Culture – Stockholm Sculptures: Koon, Fritsch and Ray pay us a visit.

If you’re planning to visit Stockholm soon you simply must head out to Skeppsholmen and Moderna Museet to check out its latest exhibition “Sculpture after Sculpture”, which brings together the work of Katharina Fritsch, Jeff Koons, and Charles Ray. The display is a far-reaching examination of three innovators whose parallel endeavours has entirely rethought the customs of their art form.

An exhibition by any of these three figures would count as a huge event for the Swedish art public, so being able to present all three under one roof at the same time is truly extraordinary – so don’t miss the chance if you’re around.

28koons_CA0-articleLarge(Jeff Koons in his New York apartment)

When these far-flung artists came of age in the early 1980s, their most famous work —pointedly figural, quotidian in reference, resolutely sculptural—was completely and utterly unrecognizable as the shape of serious art to come. The history of sculpture in the modern period had witnessed the rise of abstraction, the assault of the readymade, the turn to Minimalism, and the “post-medium” environmental and social experiments that followed—a sequence that could be understood as a gradual undoing of the traditional art forms, as we had known them.

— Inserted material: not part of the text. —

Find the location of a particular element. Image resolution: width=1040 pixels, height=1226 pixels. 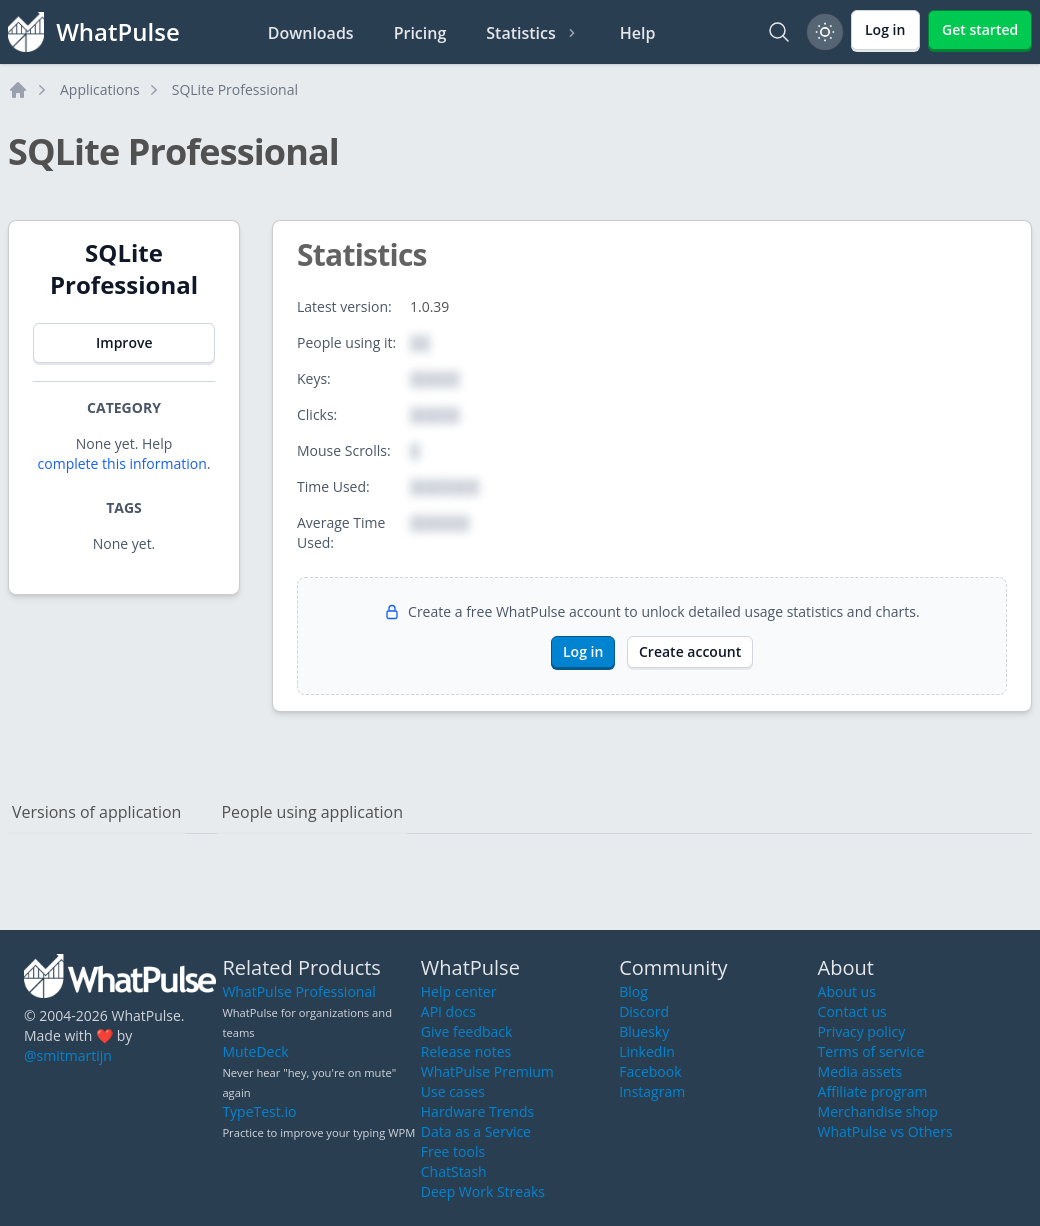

Considering these developments, by this time avant-garde orthodoxy, Fritsch, Koons, and Ray not only located their practices within sculpture’s traditional conventions; they reengaged representation and the representation of the figure in particular. The art on view in Sculpture After Sculpture may come after sculpture’s supposed demise, but it also comes after in another sense, being made after (or in the image of) the art form it would in fact reinvent. The exhibition is about exactly this, aiming to depict the way these sculptors married the experiments of the twentieth century into the intricate statuary of the twenty-first.

Kathrina Fritsch

A focused examination of thirteen masterworks, Sculpture After Sculpture begins with iconic works from the late 1980s and early ’90s that highlight the artists’ early relationships to the commodity and the readymade. The exhibition unfolds in a series of startling juxtapositions that trace the development of their practices from the found to the made, from the performed to the embodied. The show’s highlights include Koons’s celebrated Michael Jackson and Bubbles, 1988, a porcelain-and-gilt confection depicting the late Pop legend with his pet chimpanzee; Ray’s two-ton aluminum Tractor, 2005; and Fritsch’s acid-yellow apparition Madonnenfigur / Madonna, 1987, that famously materialized on a busy square in Münster, Germany, on the occasion of Skulptur Projekte Münster.